When did I first know something was amiss with Nat? Almost immediately. Something inside me told me that mothering a newborn was not supposed to feel so flat. Sometimes I look at the old videos of baby Nat, and I grimly play “find the autism.” I look for signs of lack of affect, eye contact, affection. It is so tough to pinpoint. Yet there is indeed something missing when I watch him—what, I still cannot say. Do I see it because I now know to look?

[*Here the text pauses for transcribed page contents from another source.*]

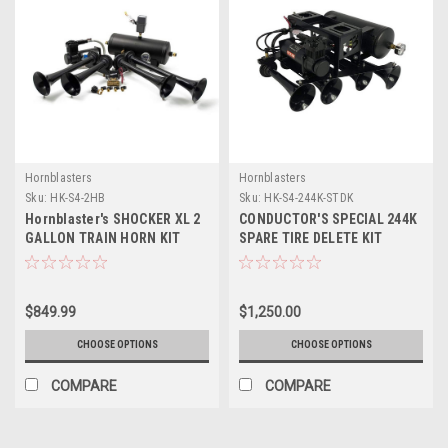
Hornblasters
Hornblasters
Sku:
HK-S4-2HB
Sku:
HK-S4-244K-STDK
Hornblaster's SHOCKER XL 2
CONDUCTOR'S SPECIAL 244K
GALLON TRAIN HORN KIT
SPARE TIRE DELETE KIT
(HONKING & CAPABLE
ONBOARD AIR UNIT)
$849.99
$1,250.00
CHOOSE OPTIONS
CHOOSE OPTIONS
COMPARE
COMPARE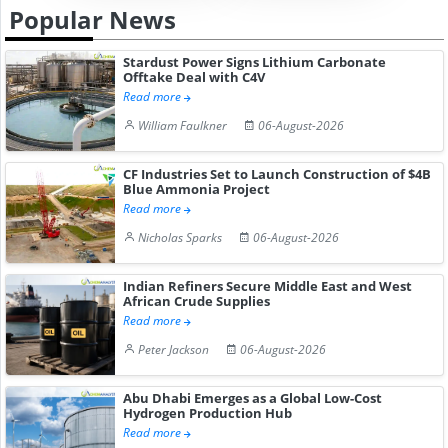
Popular News
Stardust Power Signs Lithium Carbonate
Offtake Deal with C4V
Read more
William Faulkner
06-August-2026
CF Industries Set to Launch Construction of $4B
Blue Ammonia Project
Read more
Nicholas Sparks
06-August-2026
Indian Refiners Secure Middle East and West
African Crude Supplies
Read more
Peter Jackson
06-August-2026
Abu Dhabi Emerges as a Global Low-Cost
Hydrogen Production Hub
Read more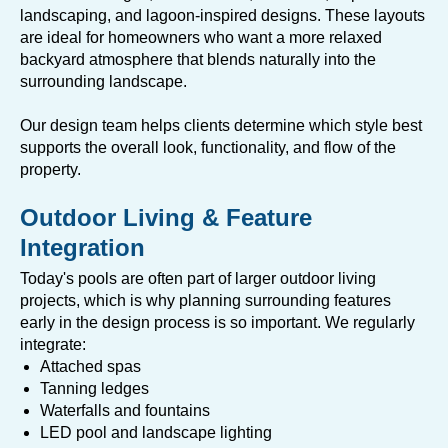
landscaping, and lagoon-inspired designs. These layouts
are ideal for homeowners who want a more relaxed
backyard atmosphere that blends naturally into the
surrounding landscape.
Our design team helps clients determine which style best
supports the overall look, functionality, and flow of the
property.
Outdoor Living & Feature
Integration
Today's pools are often part of larger outdoor living
projects, which is why planning surrounding features
early in the design process is so important. We regularly
integrate:
Attached spas
Tanning ledges
Waterfalls and fountains
LED pool and landscape lighting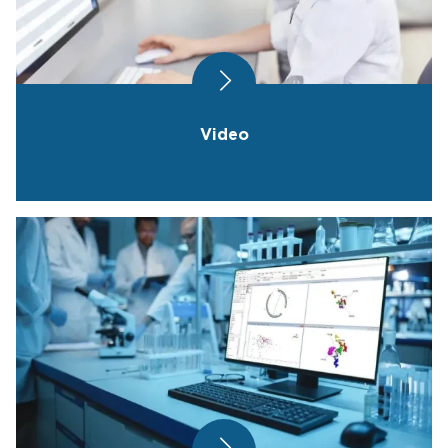
Video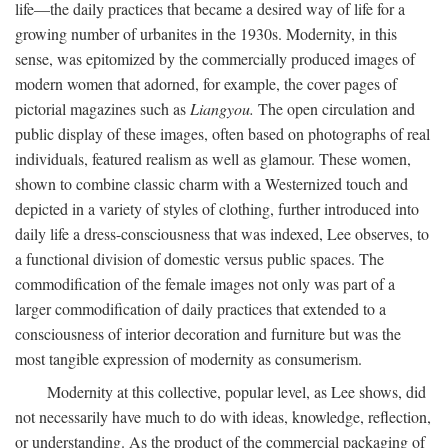
life—the daily practices that became a desired way of life for a
growing number of urbanites in the 1930s. Modernity, in this
sense, was epitomized by the commercially produced images of
modern women that adorned, for example, the cover pages of
pictorial magazines such as
Liangyou.
The open circulation and
public display of these images, often based on photographs of real
individuals, featured realism as well as glamour. These women,
shown to combine classic charm with a Westernized touch and
depicted in a variety of styles of clothing, further introduced into
daily life a dress-consciousness that was indexed, Lee observes, to
a functional division of domestic versus public spaces. The
commodification of the female images not only was part of a
larger commodification of daily practices that extended to a
consciousness of interior decoration and furniture but was the
most tangible expression of modernity as consumerism.
Modernity at this collective, popular level, as Lee shows, did
not necessarily have much to do with ideas, knowledge, reflection,
or understanding. As the product of the commercial packaging of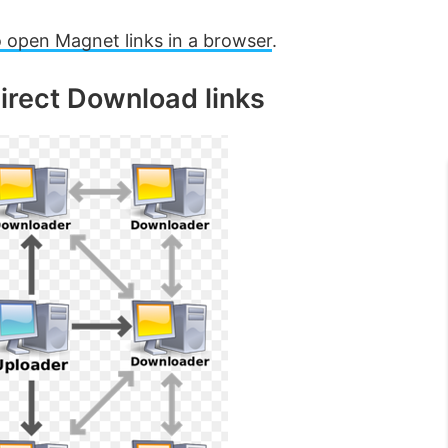
 open Magnet links in a browser
.
irect Download links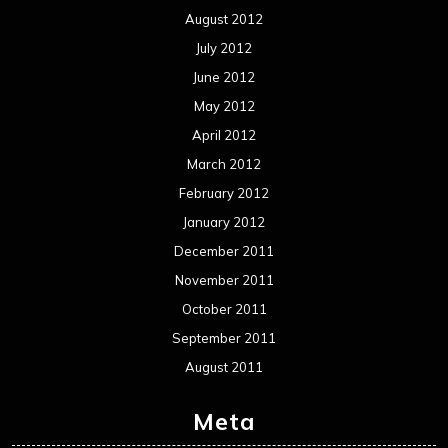
August 2012
July 2012
June 2012
May 2012
April 2012
March 2012
February 2012
January 2012
December 2011
November 2011
October 2011
September 2011
August 2011
Meta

At first the autism came in little bursts, bad moments here and there, sprinklings of disappointment in what he did or didn’t do. Nat startled easily and often, though this could have been just a newborn thing; I have no way of knowing. Another possible sign: He didn’t actually look at me for any length of time until his fifth day of life, when suddenly his eyes were opened almost absurdly wide. My sister Laura visited us that day. A medical student, and an aunt for the first time, she was thrilled with this chance to bond with a baby, especially mine. Nat was fully alert and experiencing this world, and it was a noisy, chaotic place for him. Laura and I noted his wide-eyed stare, thinking it was cute.
During Nat’s first week, I did express a few misgivings about the way he would throw up his hands at the slightest jostling or sound. “Why does he do that?” I asked my sister. It was easier asking her, a med student, than calling the pediatrician, whom I felt I was already calling too much.
“That’s his startle reflex,” Laura explained. “Infants have that to protect themselves, to let them know something’s around.”
But why did he do it so often? The least little thing would set him off. Arms shooting up, eyes wide. His body would explode in reaction to every sudden move or loud noise. It didn’t seem right to me, no matter what I was told about it.
But Ned was not worried about Nat. His confidence made me feel both reassured and lonely. He pointed out that Nat did smile at us, after all. In fact, Nat displayed a sense of comfort and ease around all the adults in his life. So Ned focussed on this rather than on the piece that somehow did not feel right to me. Ned has always been one to quietly accept the foibles of others, baby Nat included. But although he could quiet my fears about Nat, after a while they would inevitably reemerge.